Missoni’s first international sales ushered in the Golden Age of the 1970s for the storied Italian label. They were featured to much acclaim by every international fashion glossy, in top fashion photography and acquired patrons that included movie stars like Lauren Bacall. The end of the decade saw New York City’s Witney Museum pay homage to Missoni with a 25-year retrospective. The momentum the fashion house garnered led to the launch of its first menswear collection.
The 1980s was a decade of change and growth to the family-run business. By this time, the Missoni zigzag was an institution and the fashion house was looking to reinvent itself. Their first fragrance launched in 1982 with Missoni Home to follow a year later. The print could be found on anything and everything lifestyle related—bathing suits, candles, Fiats and the costumes at Milan’s famed opera house La Scala. The nineties and noughties saw much of the same unprecedented expansion in all sectors. By 2005 they yet again took the brand to the next level by signing a deal with a hospitality group to open 30 hotels across the world.
The once small mom-and-pop shop had become an empire, but their greatest challenge hadyet to come. On January 4th, 2013 while celebrating the holidays in South America, Vittorio Missoni—the then Director of Marketing of the Missoni brand— lost his life in a plane crash. He was travelling with his partner Maurizia Castiglioni, two friends and two crewmembers.
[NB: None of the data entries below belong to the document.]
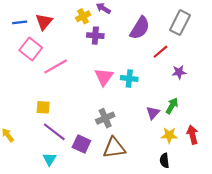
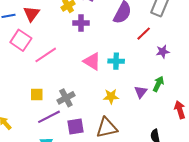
pink triangle: (104, 77) -> (92, 61), turned -30
gray cross: (105, 118) -> (66, 98), moved
purple line: (54, 132) -> (49, 117), turned -60
yellow star: (169, 135) -> (111, 96), moved
purple square: (81, 144) -> (76, 126), turned -30

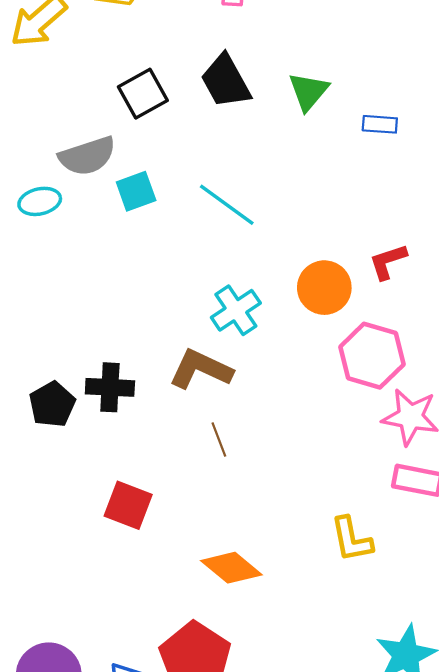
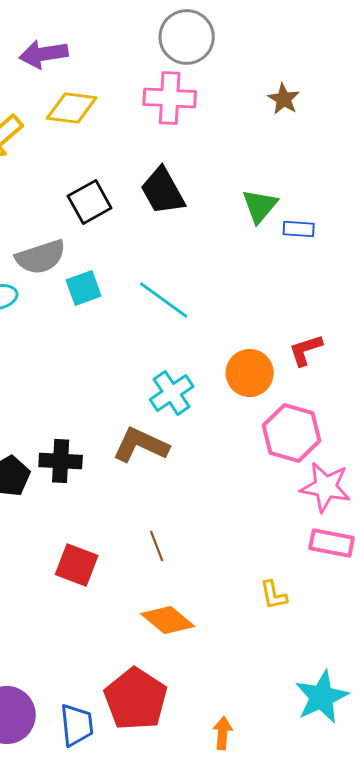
green triangle: (308, 91) -> (260, 206), moved
brown line: (219, 440) -> (157, 546), moved
yellow L-shape: (352, 539) -> (274, 595), size x0.7

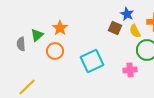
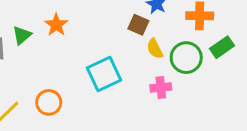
yellow semicircle: (135, 31) -> (155, 49), moved
orange circle: (55, 51) -> (49, 102), moved

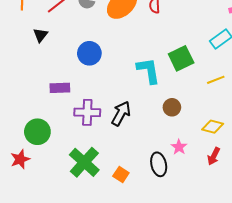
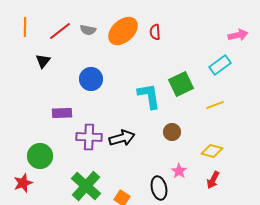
black arrow: (121, 113) -> (122, 138), turned 45

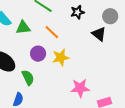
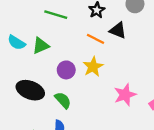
orange line: (52, 32) -> (96, 39), moved
black triangle: (99, 34) -> (118, 30), moved

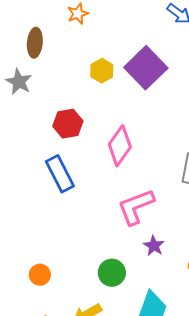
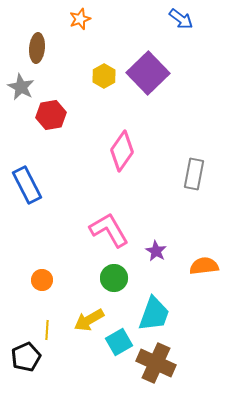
red hexagon: (68, 124) -> (51, 115), moved
blue rectangle: (60, 174) -> (27, 185), moved
pink L-shape: (136, 207) -> (109, 230), moved, turned 81

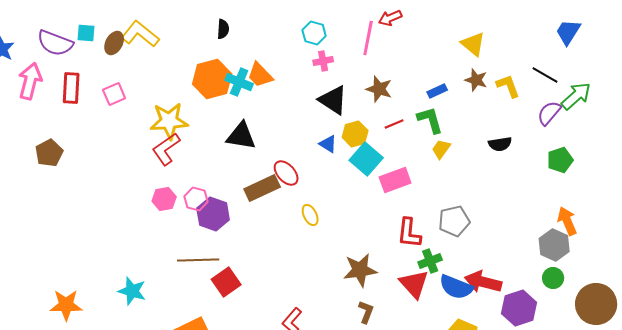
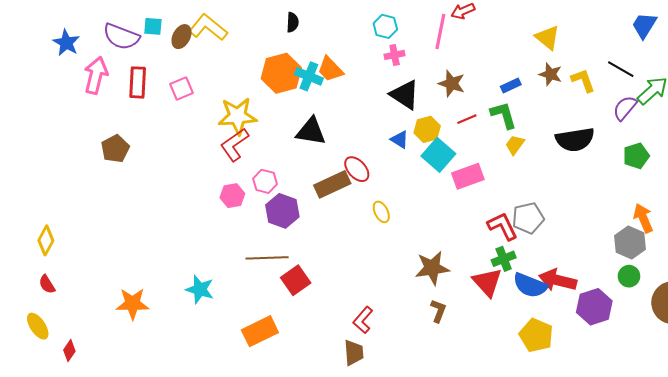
black semicircle: (500, 144) -> (575, 140), size x1.6
pink hexagon: (196, 199) -> (265, 181), moved
red L-shape: (409, 233) -> (503, 226), moved, turned 148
The incident shook the house of Missoni to its core. The plane was not discovered for months and the family articulated hopes that the passengers had been kidnapped. The discovery of baggage alluded to a much graver scenario. The families affected by the tragedy put out a joint statement: “The families thank the Venezuelan government and the Italian government for the effort in having made this search possible. They are confident that the investigation will follow through to the ascertainment of the causes and the responsibility for the accident.”
At the age of 92, Ottavio Missoni passed away in the weeks that followed the loss of his eldest son. While 2013 was filled with heartache for the Missoni clan, it also brought much joy. Margherita Missoni, Angela’s first daughter and brand ambassador-cum-designer for the fashion house, gave birth to her son Otto Herman Amos. Margherita has also spearheaded a number of high-profile projects on behalf of the brand including a line of $50 zigzag-patterned teddy bears and elephants for Canadian department store Holt Renfew with all proceeds going to Orphan Aid Africa.
As a business Missoni is a family affair, with its signature zigzag forever imprinted on the fashion consciousness. With yet another generation stepping up to the helm of Missoni, colour continues to be the common denominator in its collections. In his autobiography, Ottavio Missoni said it best: “Colour?” he posed. “What can I say? I like comparing colour to music: only seven notes and yet innumerable melodies have been composed.”